Sunday, August 29, 2021

HashSet in Java With Examples

HashSet in Java is the implementation of the Set interface and it is an unordered collection meaning insertion order is not maintained in a HashSet.

Following are the important points about the HashSet in Java.
  1. HashSet is part of Java Collections framework. HashSet class extends AbstractSet and implements Set, Cloneable and Serializable interfaces.
  2. HashSet is an unordered collection. A hash is calculated using the element that is added to the HashSet and that decides where the element will be stored.
  3. HashSet only stores unique elements, meaning duplicates are nor allowed.
  4. HashSet permits one null element to be added.
  5. HashSet implementation is not synchronized hence not thread safe. If HashSet is to be used in a multi-threaded environment where it is accessed and modified concurrently then it must be synchronized externally. That can be done by wrapping the set with in Collections.synchronizedSet method.
  6. The iterators returned by HashSet's iterator method are fail-fast: if the set is modified at any time after the iterator is created, in any way except through the iterator's own remove method, the Iterator throws a ConcurrentModificationException.

Java HashSet constructors

HashSet class in Java provides the following constructors.
  • HashSet()- Constructs a new, empty set; the backing HashMap instance has default initial capacity (16) and load factor (0.75).
  • HashSet(int initialCapacity)- Constructs a new, empty set; the backing HashMap instance has the specified initial capacity and default load factor (0.75).
  • HashSet(int initialCapacity, float loadFactor)- Constructs a new, empty set; the backing HashMap instance has the specified initial capacity and the specified load factor.
  • HashSet(Collection<? extends E> c)- Constructs a new set containing the elements in the specified collection.

Java HashSet example

Let’s see an example creating a HashSet and adding elements to it to clear some of the points mentioned above.

import java.util.HashSet;
import java.util.Set;

public class HashSetDemo {
  public static void main(String[] args) {
    // creating a HashSet
    Set<String> citySet = new HashSet<String>();
    // Adding elements
    citySet.add("London");
    citySet.add(null);
    citySet.add("Tokyo");
    citySet.add("New Delhi");
    citySet.add("Beijing");
    citySet.add("Nairobi");
    citySet.add("New Delhi");
    citySet.add(null);
    // iterating HashSet
    for(String city : citySet){
      System.out.println("City- " + city);        
    }
  }
}

Output

City- null
City- Beijing
City- New Delhi
City- Nairobi
City- Tokyo
City- London

In the code this line Set<String> citySet = new HashSet<String>(); creates a HashSet of the default capacity.

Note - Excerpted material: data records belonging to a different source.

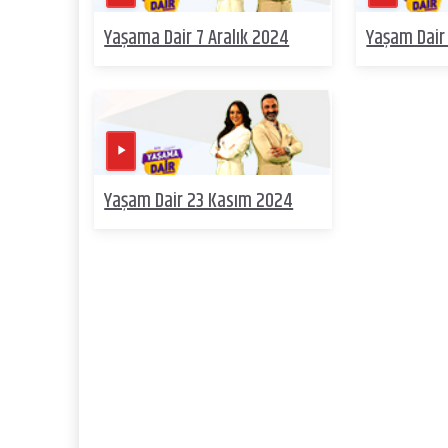
Yaşama Dair 7 Aralık 2024
Yaşam Dair
Yaşam Dair 23 Kasım 2024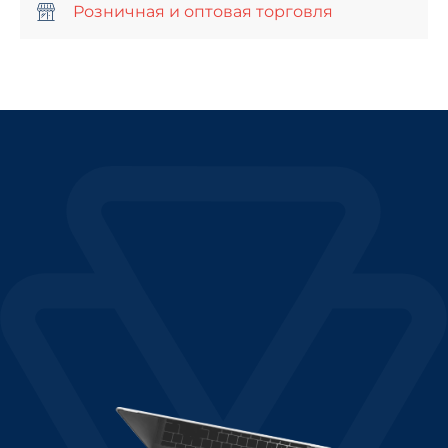
Розничная и оптовая торговля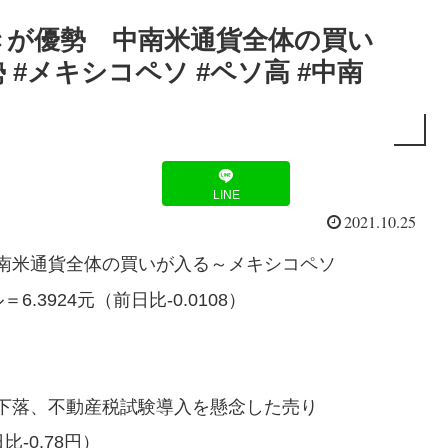
きが優勢 中南米通貨全体の買い
 #メキシコペソ #ペソ高 #中南
LINE
2021.10.25
南米通貨全体の買いが入る～メキシコペソ
3924元（前日比-0.0108）
て下落、不動産税試験導入を懸念した売り
-0.78円）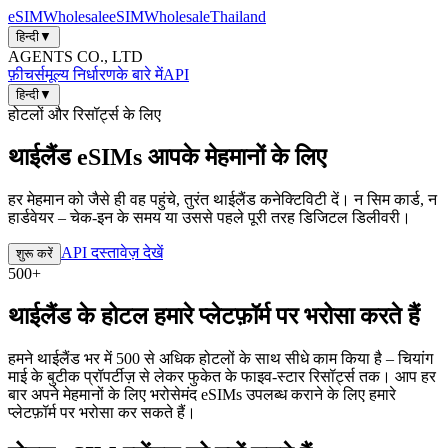
eSIM
Wholesale
eSIM
Wholesale
Thailand
हिन्दी
▼
AGENTS CO., LTD
फ़ीचर्स
मूल्य निर्धारण
के बारे में
API
हिन्दी
▼
होटलों और रिसॉर्ट्स के लिए
थाईलैंड eSIMs
आपके मेहमानों के लिए
हर मेहमान को जैसे ही वह पहुंचे, तुरंत थाईलैंड कनेक्टिविटी दें। न सिम कार्ड, न
हार्डवेयर – चेक-इन के समय या उससे पहले पूरी तरह डिजिटल डिलीवरी।
API दस्तावेज़ देखें
शुरू करें
500+
थाईलैंड के होटल हमारे प्लेटफ़ॉर्म पर भरोसा करते हैं
हमने थाईलैंड भर में 500 से अधिक होटलों के साथ सीधे काम किया है – चियांग
माई के बुटीक प्रॉपर्टीज़ से लेकर फुकेत के फाइव-स्टार रिसॉर्ट्स तक। आप हर
बार अपने मेहमानों के लिए भरोसेमंद eSIMs उपलब्ध कराने के लिए हमारे
प्लेटफ़ॉर्म पर भरोसा कर सकते हैं।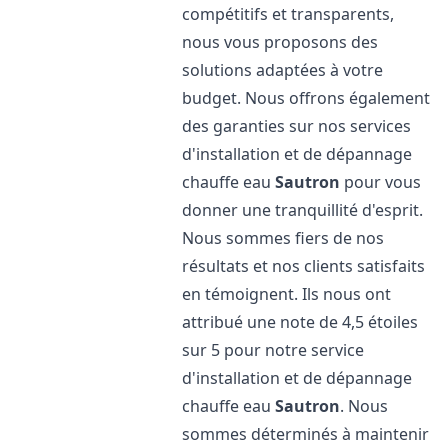
compétitifs et transparents,
nous vous proposons des
solutions adaptées à votre
budget. Nous offrons également
des garanties sur nos services
d'installation et de dépannage
chauffe eau
Sautron
pour vous
donner une tranquillité d'esprit.
Nous sommes fiers de nos
résultats et nos clients satisfaits
en témoignent. Ils nous ont
attribué une note de 4,5 étoiles
sur 5 pour notre service
d'installation et de dépannage
chauffe eau
Sautron
. Nous
sommes déterminés à maintenir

Since all the collections are generic so you can specify the type of elements the HashSet is going to store at the creation time itself. HashSet created here is supposed to store Strings only.

From the output you can also verify the following-

  • Insertion order is not maintained in the HashSet.
  • Duplicates are also not allowed, New Delhi though inserted twice is added only once.
  • Null element is added but only once.

What is Initial capacity and Load factor

While mentioning the constructors of the HashSet you would have seen two words used Initial capacity and load factor. These two parameters affect the performance of the HashSet so let’s try to have an understanding of these two parameters.

HashSet internally uses HashMap to store its elements and HashMap has an array where the elements are ultimately stored. Each array index is referred as a bucket in the HashTable.

The capacity is the number of buckets in the hash table, and the initial capacity is the capacity at the time the hash table is created. If you don't specify the initial capacity then the array has a default capacity of 16. If you specify the initial capacity then the array will be created with that capacity

Initial capacity may not be enough once more and more elements are added to the Set and there may be a need to increase the capacity. The load factor is a measure of how full the hash table is allowed to get before its capacity is automatically increased. When the number of entries in the hash table exceeds the product of the load factor and the current capacity, the hash table is rehashed (that is, internal data structures are rebuilt) so that the hash table has approximately twice the number of buckets. Default load factor is 0.75.

Java HashSet methods

  • add(E e)- Adds the specified element to this set if it is not already present.
  • clear()- Removes all of the elements from this set.
  • contains(Object o)- Returns true if this set contains the specified element.
  • isEmpty()-Returns true if this set contains no elements.
  • iterator()- Returns an iterator over the elements in this set.
  • remove(Object o)- Removes the specified element from this set if it is present.
  • size()- Returns the number of elements in this set (its cardinality).
  • spliterator()- Creates a late-binding and fail-fast Spliterator over the elements in this set.

Java HashSet is not synchronized

HashSet is not thread safe. If you are using HashSet in multithreaded environment and at least one of the threads modifies the set, it must be synchronized externally. You can use Collections.synchronizedSet() method to synchronize a Set. This method returns a synchronized (thread-safe) set backed by the specified set.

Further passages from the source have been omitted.